The second example is the execution of the variant with ‘if all true’. Mind that in this case, we might still use the same ‘if-else’ statement:

UME::SIMD::SIMDVec<int,2> x; UME::SIMD::SIMDVec<int,2> a(2, 5); UME::SIMD::SIMDVec<int,2> b(3, -3); UME::SIMD::SIMDVec<int,2> c; ... // The original code was using following formula: // bool predicate = (x[0] != 0) && (x[1] != 0) // We first declare the mask, and perform a proper // comparison for values of 'x': UME::SIMD::SIMDVecMask<4> m0 = x.cmpneq(0); // Now we have to perform a 'Horizontal Logical AND' // (reduction) operation: bool predicate = m0.hland(); // At this moment we already know that // we have to execute either 'if' or 'else' block // for all elements of a vector. if(predicate) { c = a + b; } else { c = a - b; }

The same format can be used for **Scenario #3** but using ‘Horizontal Logical OR’ operation. In general case it is up to you, to decide which construct is more usefull in a given situation.
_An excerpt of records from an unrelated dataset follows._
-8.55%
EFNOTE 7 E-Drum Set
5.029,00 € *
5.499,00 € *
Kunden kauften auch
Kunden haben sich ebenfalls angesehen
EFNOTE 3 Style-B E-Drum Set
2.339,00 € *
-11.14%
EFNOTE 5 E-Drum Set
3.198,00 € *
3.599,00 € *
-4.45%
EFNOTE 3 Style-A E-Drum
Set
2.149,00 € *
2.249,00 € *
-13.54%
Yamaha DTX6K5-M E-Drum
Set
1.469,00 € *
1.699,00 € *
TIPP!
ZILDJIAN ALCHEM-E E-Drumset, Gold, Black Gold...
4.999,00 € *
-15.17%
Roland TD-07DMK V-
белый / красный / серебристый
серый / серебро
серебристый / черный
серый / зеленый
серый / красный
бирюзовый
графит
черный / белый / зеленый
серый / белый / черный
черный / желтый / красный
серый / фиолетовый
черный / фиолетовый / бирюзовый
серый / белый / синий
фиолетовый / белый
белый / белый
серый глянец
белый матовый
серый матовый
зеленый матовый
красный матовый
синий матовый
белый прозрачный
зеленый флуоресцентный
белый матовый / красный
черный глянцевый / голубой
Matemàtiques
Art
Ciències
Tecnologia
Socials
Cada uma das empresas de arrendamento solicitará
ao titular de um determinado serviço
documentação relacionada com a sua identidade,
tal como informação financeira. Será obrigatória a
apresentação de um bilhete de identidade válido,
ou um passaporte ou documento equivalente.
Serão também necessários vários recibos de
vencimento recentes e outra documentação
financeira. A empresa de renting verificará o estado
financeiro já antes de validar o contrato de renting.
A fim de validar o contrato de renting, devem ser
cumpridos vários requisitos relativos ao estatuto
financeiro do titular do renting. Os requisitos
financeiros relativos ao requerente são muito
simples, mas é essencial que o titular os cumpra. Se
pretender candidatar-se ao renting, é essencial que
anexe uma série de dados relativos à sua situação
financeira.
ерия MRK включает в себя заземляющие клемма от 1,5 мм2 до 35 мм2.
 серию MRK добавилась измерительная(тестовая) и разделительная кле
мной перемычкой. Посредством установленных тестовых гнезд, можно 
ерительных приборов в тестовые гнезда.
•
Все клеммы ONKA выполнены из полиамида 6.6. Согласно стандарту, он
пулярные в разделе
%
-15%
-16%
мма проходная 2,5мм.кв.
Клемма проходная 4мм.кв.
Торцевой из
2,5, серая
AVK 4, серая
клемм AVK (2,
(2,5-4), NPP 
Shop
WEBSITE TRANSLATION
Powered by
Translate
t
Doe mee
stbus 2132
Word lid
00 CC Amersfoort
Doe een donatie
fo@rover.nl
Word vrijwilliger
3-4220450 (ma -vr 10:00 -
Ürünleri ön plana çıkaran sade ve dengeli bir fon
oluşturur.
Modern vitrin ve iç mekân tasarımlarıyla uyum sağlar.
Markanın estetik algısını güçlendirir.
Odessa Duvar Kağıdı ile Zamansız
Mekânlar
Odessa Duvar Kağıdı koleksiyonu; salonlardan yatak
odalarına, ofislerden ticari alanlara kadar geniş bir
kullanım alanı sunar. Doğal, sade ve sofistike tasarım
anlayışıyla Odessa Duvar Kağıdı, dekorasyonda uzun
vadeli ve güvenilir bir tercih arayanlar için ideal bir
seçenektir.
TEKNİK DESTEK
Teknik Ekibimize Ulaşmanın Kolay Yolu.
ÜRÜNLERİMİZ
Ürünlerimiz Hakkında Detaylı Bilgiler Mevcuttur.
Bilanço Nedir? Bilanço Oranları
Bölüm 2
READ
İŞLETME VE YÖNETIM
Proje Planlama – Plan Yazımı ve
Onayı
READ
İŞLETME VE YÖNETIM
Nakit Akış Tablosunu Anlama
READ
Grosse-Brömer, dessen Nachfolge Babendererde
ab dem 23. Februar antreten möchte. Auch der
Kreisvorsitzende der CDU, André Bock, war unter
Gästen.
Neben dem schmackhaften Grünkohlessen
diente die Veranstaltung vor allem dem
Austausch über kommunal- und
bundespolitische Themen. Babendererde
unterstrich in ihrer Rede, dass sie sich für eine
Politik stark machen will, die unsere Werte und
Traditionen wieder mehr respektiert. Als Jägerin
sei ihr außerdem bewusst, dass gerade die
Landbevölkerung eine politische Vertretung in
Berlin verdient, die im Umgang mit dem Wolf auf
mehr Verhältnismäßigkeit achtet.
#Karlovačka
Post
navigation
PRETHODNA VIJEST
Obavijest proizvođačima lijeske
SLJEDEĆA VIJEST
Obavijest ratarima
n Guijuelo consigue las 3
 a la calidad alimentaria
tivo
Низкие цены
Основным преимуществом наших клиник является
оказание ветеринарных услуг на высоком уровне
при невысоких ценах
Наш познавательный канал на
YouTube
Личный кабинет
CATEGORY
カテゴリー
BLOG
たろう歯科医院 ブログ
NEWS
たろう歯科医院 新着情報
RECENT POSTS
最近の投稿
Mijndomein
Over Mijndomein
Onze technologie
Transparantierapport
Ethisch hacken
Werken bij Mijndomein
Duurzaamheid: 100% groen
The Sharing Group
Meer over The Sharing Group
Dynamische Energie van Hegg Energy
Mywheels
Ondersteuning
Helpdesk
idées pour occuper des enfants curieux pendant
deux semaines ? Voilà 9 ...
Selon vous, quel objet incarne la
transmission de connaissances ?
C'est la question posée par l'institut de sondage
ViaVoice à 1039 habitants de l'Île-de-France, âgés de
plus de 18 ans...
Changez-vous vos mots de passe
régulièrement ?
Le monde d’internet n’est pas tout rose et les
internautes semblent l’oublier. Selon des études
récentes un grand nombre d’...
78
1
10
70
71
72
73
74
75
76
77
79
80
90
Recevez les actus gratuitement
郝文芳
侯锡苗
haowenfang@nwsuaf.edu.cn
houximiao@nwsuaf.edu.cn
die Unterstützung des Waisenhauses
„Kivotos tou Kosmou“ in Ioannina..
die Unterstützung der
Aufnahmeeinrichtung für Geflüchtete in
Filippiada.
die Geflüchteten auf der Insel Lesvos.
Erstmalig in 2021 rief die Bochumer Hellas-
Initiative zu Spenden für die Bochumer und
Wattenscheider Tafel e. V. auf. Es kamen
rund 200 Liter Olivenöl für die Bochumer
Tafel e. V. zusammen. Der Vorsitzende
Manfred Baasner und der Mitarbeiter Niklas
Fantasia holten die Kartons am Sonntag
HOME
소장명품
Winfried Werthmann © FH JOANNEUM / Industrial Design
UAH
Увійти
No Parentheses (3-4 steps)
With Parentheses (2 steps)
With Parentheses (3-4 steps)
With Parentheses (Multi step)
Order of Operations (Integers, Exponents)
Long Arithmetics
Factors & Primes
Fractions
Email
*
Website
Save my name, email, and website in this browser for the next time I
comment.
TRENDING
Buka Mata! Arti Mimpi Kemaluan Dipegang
**PERFORMANCE PITFALL** Using reduction operations is expensive on it’s own, so it should be avoided. While we might be able to decrease the number of instructions executed in scenarios #2 and #3, the cost of reduction together with the cost of handling ‘if-else’ statement might be actually higher than execution of equivalent scalar code.

## Summary

This tutorial discussed basic usage of *masks*. While *control-flow* still remains an important part of UME::SIMD based programs, the SIMD programming model requires also *data flow* to open performance opportunities to user programs.

Masks can be treated as vectors of boolean values, and obtained either by explicit initialization or by calling a specific comparison operation engaging arithmetic vectors. Then they can be used to block the flow of data within a UME::SIMD program.